From: Ingo Molnar <mingo@elte.hu>
To: Linus Torvalds <torvalds@linux-foundation.org>
Cc: Chuck Ebbert <cebbert@redhat.com>,
Jarek Poplawski <jarkao2@o2.pl>,
Miklos Szeredi <miklos@szeredi.hu>,
chris@atlee.ca, linux-kernel@vger.kernel.org, tglx@linutronix.de,
akpm@linux-foundation.org
Subject: Re: [BUG] long freezes on thinkpad t60
Date: Fri, 22 Jun 2007 10:17:02 +0200 [thread overview]
Message-ID: <20070622081702.GA14746@elte.hu> (raw)
In-Reply-To: <20070621201624.GD22303@elte.hu>
* Ingo Molnar <mingo@elte.hu> wrote:
> the freezes that Miklos was seeing were hardirq contexts blocking in
> task_rq_lock() - that is done with interrupts disabled. (Miklos i
> think also tried !NOHZ kernels and older kernels, with a similar
> result.)
>
> plus on the ptrace side, the wait_task_inactive() code had most of its
> overhead in the atomic op, so if any timer IRQ hit _that_ core, it was
> likely while we were still holding the runqueue lock!
>
> i think the only thing that eventually got Miklos' laptop out of the
> wedge were timer irqs hitting the ptrace CPU in exactly those
> instructions where it was not holding the runqueue lock. (or perhaps
> an asynchronous SMM event delaying it for a long time)
even considering that the 'LOCK'-ed intruction was the heaviest in the
busy-loop, the numbers still just dont add up to 'tens of seconds of
lockups', so there must be something else happening too.
So here's an addition to the existing theories: the Core2Duo is a
4-issue CPU architecture. Now, why does this matter? It matters to the
timing of the delivery of interrupts. For example, on a 3-issue
architecture, the instruction level profile of well-cached workloads
often looks like this:
c05a3b71: 710 89 d6 mov %edx,%esi
c05a3b73: 0 8b 55 c0 mov 0xffffffc0(%ebp),%edx
c05a3b76: 0 89 c3 mov %eax,%ebx
c05a3b78: 775 8b 82 e8 00 00 00 mov 0xe8(%edx),%eax
c05a3b7e: 0 8b 48 18 mov 0x18(%eax),%ecx
c05a3b81: 0 8b 45 c8 mov 0xffffffc8(%ebp),%eax
c05a3b84: 792 89 1c 24 mov %ebx,(%esp)
c05a3b87: 0 89 74 24 04 mov %esi,0x4(%esp)

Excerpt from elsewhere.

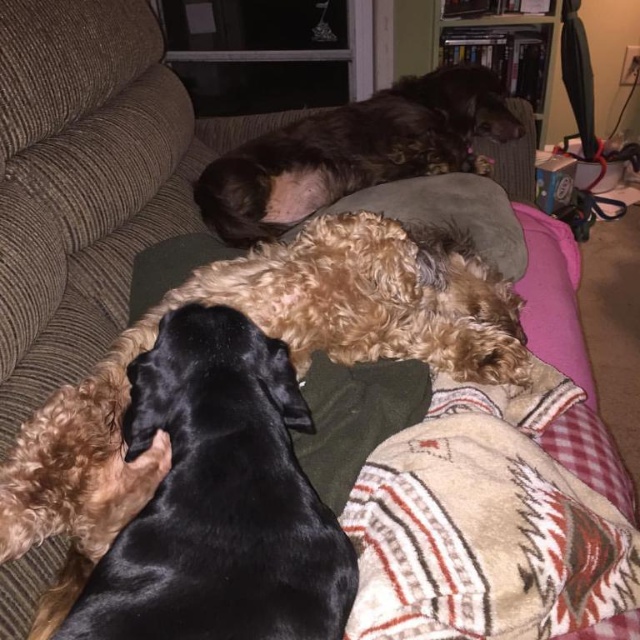 You are a dog owner who wants to place a new toy between the plaid fleece blanket at lower right and the shiny brown fur at upper center. The toy requires 80 centimeters of space. Can you fit it there?

The plaid fleece blanket at lower right and shiny brown fur at upper center are 78.68 centimeters apart. Since the required space for the toy is 80 centimeters, which is more than the available distance, the toy cannot be placed between them.

Looking at this image, you are a dog owner who wants to place a new toy for the black silky dog at center. The toy is 15 cm in length. You have two options for placement areas on the couch. The first area is near the plaid fleece blanket at lower right, and the second area is near the green cushion. Which area has enough space for the toy?

The plaid fleece blanket at lower right is larger than the black silky dog at center, so placing the toy near the plaid fleece blanket at lower right would provide more space for the toy compared to the area near the green cushion.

c05a3b8b: 0 ff d1 call *%ecx
c05a3b8d: 0 8b 4d c8 mov 0xffffffc8(%ebp),%ecx
c05a3b90: 925 8b 41 6c mov 0x6c(%ecx),%eax
c05a3b93: 0 39 41 10 cmp %eax,0x10(%ecx)
c05a3b96: 0 0f 85 a8 01 00 00 jne c05a3d44 <schedule+0x2a4>
c05a3b9c: 949 89 da mov %ebx,%edx
c05a3b9e: 0 89 f1 mov %esi,%ecx
c05a3ba0: 0 8b 45 c8 mov 0xffffffc8(%ebp),%eax
the second column is the number of times the profiling interrupt has hit
that particular instruction.
Note the many zero entries - this means that for instructions that are
well-cached, the issue order _prevents_ interrupts from _ever_ hitting
to within a bundle of micro-ops that the decoder will issue! The above
workload was a plain lat_ctx, so nothing special, and interrupts and DMA
traffic were coming and going. Still the bundling of instructions was
very strong.
There's no guarantee of 'instruction bundling': a cachemiss can still
stall the pipeline and allow an interrupt to hit any instruction [where
interrupt delivery is valid], but on a well-cached workload like the
above, even a 3-issue architecture can effectively 'merge' instructions
to each other, and can make them essentially 'atomic' as far as external
interrupts go.
[ also note another interesting thing in the profile above: the
CALL *%ecx was likely BTB-optimized and hence we have a 'bundling'
effect that is even larger than 3 instructions. ]
i think that is what might have happened on Miklos's laptop too: the
'movb' of the spin_unlock() done by the wait_task_inactive() got
'bundled' together with the first LOCK instruction that took it again,
making it very unlikely for a timer interrupt to ever hit that small
window in wait_task_inactive(). The cpu_relax()'s "REP; NOP" was likely
a simple NOP, because the Core2Duo is not an SMT platform.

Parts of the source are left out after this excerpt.